(Stored data entries)
>>>

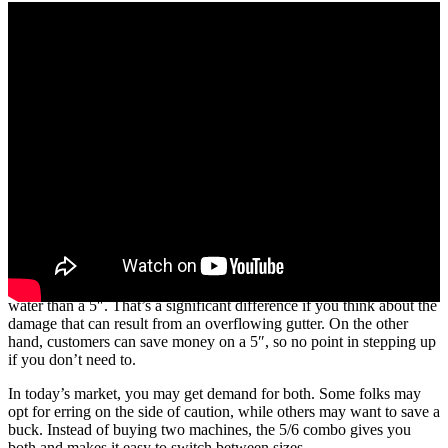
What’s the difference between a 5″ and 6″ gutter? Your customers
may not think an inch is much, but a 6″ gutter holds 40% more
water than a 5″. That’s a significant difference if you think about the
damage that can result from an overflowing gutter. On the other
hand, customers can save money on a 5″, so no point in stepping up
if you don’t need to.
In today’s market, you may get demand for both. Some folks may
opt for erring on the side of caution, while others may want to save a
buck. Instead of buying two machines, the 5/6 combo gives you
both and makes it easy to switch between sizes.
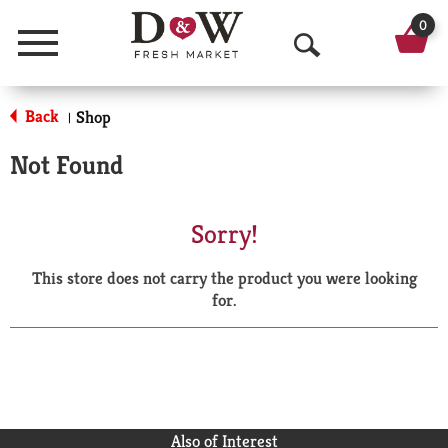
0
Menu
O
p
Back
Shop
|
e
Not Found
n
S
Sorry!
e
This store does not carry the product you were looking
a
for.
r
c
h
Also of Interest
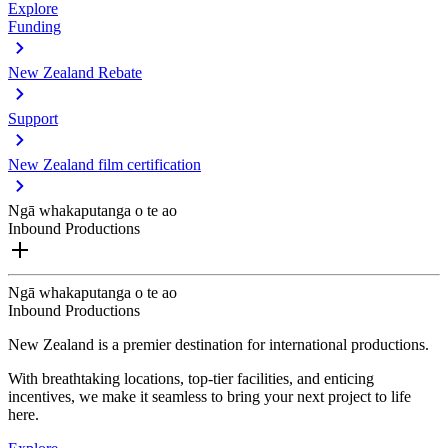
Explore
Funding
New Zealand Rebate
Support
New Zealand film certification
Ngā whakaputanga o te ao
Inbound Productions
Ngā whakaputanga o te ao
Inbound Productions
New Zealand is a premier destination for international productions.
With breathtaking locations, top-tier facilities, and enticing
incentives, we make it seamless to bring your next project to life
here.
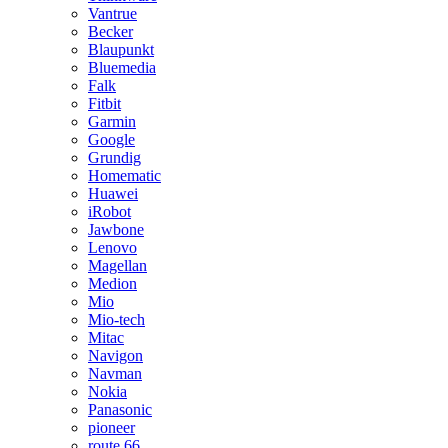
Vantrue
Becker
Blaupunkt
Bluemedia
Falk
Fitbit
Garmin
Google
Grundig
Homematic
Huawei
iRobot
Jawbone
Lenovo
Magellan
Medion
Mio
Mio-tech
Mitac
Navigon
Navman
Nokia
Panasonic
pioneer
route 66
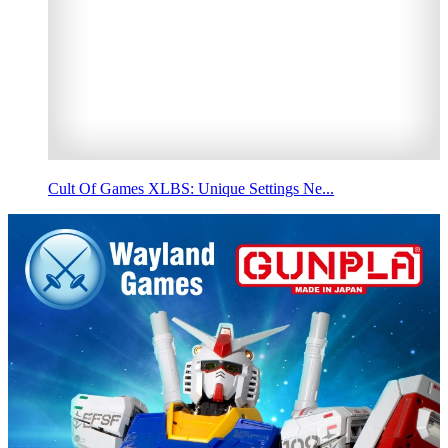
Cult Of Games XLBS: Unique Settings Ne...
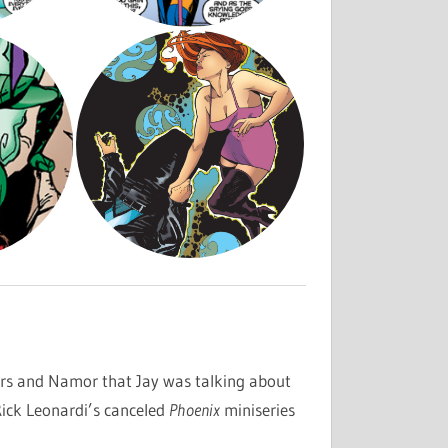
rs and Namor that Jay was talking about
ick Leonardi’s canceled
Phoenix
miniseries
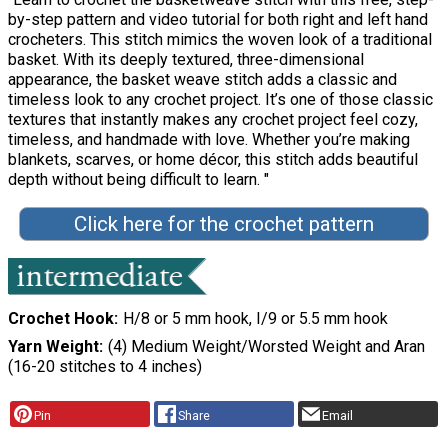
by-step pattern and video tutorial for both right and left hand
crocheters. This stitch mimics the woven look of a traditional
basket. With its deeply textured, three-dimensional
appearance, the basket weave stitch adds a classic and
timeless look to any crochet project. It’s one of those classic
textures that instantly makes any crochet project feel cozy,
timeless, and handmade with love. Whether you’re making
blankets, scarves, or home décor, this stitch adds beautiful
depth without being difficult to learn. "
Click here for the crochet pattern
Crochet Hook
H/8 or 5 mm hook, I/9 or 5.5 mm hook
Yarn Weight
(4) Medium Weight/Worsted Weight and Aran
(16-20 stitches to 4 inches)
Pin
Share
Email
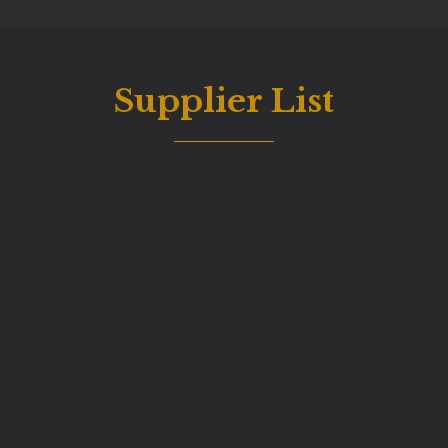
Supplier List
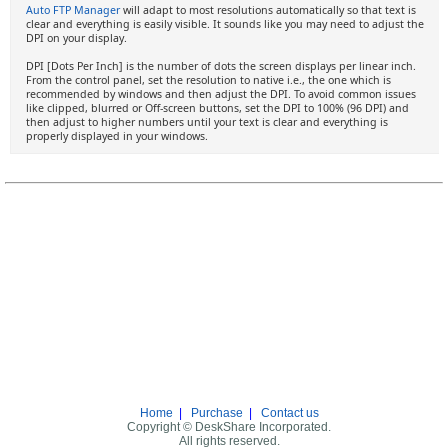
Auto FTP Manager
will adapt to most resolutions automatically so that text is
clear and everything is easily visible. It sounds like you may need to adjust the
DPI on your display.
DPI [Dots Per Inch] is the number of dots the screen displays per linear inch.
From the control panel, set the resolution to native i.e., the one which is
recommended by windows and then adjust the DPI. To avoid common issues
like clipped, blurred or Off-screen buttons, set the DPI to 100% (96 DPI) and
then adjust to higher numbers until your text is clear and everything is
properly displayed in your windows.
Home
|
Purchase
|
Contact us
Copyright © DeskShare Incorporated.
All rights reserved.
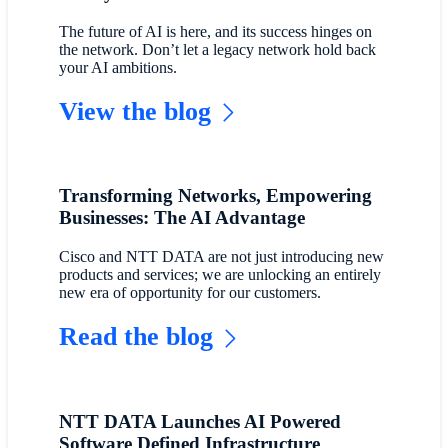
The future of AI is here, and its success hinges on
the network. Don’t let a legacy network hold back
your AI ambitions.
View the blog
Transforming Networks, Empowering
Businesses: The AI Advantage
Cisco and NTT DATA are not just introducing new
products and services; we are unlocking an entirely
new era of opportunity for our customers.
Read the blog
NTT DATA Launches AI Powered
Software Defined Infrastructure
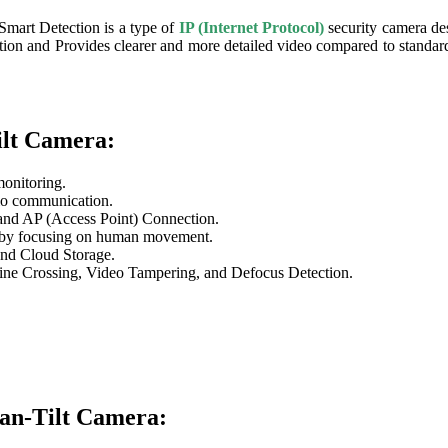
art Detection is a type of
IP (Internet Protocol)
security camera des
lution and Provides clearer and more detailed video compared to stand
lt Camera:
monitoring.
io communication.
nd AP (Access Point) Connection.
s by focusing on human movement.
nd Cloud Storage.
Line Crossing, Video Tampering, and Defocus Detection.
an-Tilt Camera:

<<<
>>>

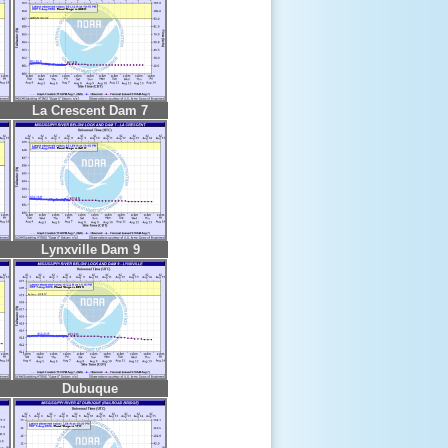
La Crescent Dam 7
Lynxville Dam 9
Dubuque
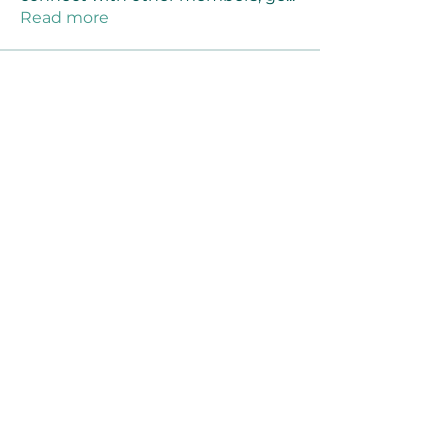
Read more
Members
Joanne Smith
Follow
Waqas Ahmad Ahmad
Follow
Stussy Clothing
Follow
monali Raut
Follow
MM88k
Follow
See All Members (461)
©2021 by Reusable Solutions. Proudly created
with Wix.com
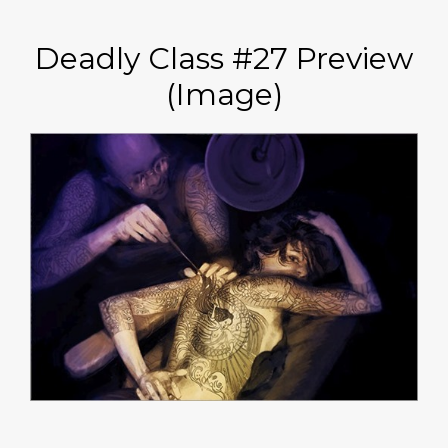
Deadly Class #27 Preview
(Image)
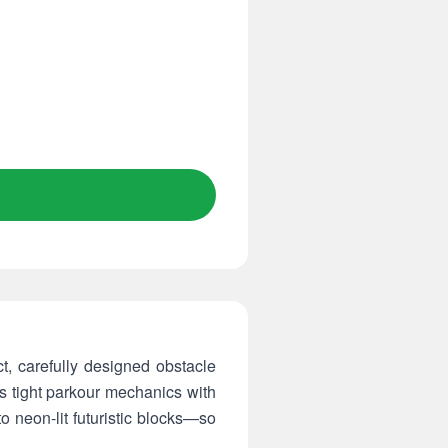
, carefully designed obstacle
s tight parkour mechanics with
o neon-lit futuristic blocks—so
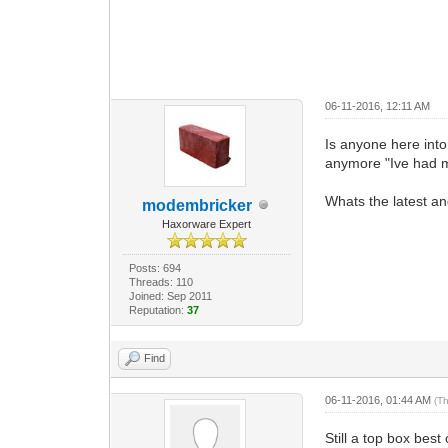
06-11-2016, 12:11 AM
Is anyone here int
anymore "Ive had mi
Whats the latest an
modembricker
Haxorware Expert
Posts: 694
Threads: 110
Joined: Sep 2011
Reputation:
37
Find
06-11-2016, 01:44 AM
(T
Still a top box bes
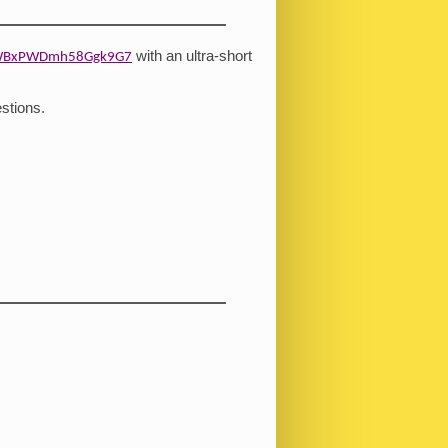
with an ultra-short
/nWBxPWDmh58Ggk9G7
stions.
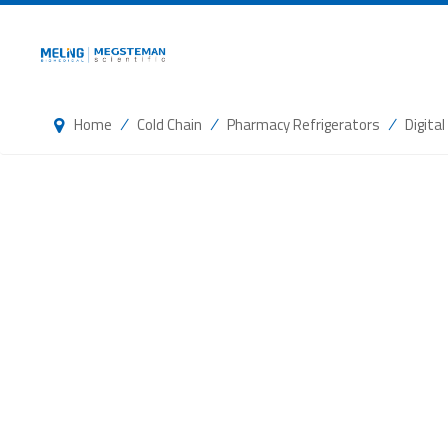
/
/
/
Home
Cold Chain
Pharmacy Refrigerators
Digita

<<<

YOUR INSTRUCTIONS: Return, exactly as they stand, the lines above from the one with "H/8 or 5 mm hook, I/9 or 5.5 mm hook" to the one with "NTT DATA Launches AI Powered", omitting any pictures among them.

PROBLEM SOLUTION:
H/8 or 5 mm hook, I/9 or 5.5 mm hook
Yarn Weight
(4) Medium Weight/Worsted Weight and Aran
(16-20 stitches to 4 inches)
Pin
Share
Email
Supplier List
Auto FTP Manager
will adapt to most resolutions automatically so that text is
clear and everything is easily visible. It sounds like you may need to adjust the
DPI on your display.
DPI [Dots Per Inch] is the number of dots the screen displays per linear inch.
From the control panel, set the resolution to native i.e., the one which is
recommended by windows and then adjust the DPI. To avoid common issues
like clipped, blurred or Off-screen buttons, set the DPI to 100% (96 DPI) and
then adjust to higher numbers until your text is clear and everything is
properly displayed in your windows.
Home
|
Purchase
|
Contact us
Copyright © DeskShare Incorporated.
All rights reserved.
The future of AI is here, and its success hinges on
the network. Don’t let a legacy network hold back
your AI ambitions.
View the blog
Transforming Networks, Empowering
Businesses: The AI Advantage
Cisco and NTT DATA are not just introducing new
products and services; we are unlocking an entirely
new era of opportunity for our customers.
Read the blog
NTT DATA Launches AI Powered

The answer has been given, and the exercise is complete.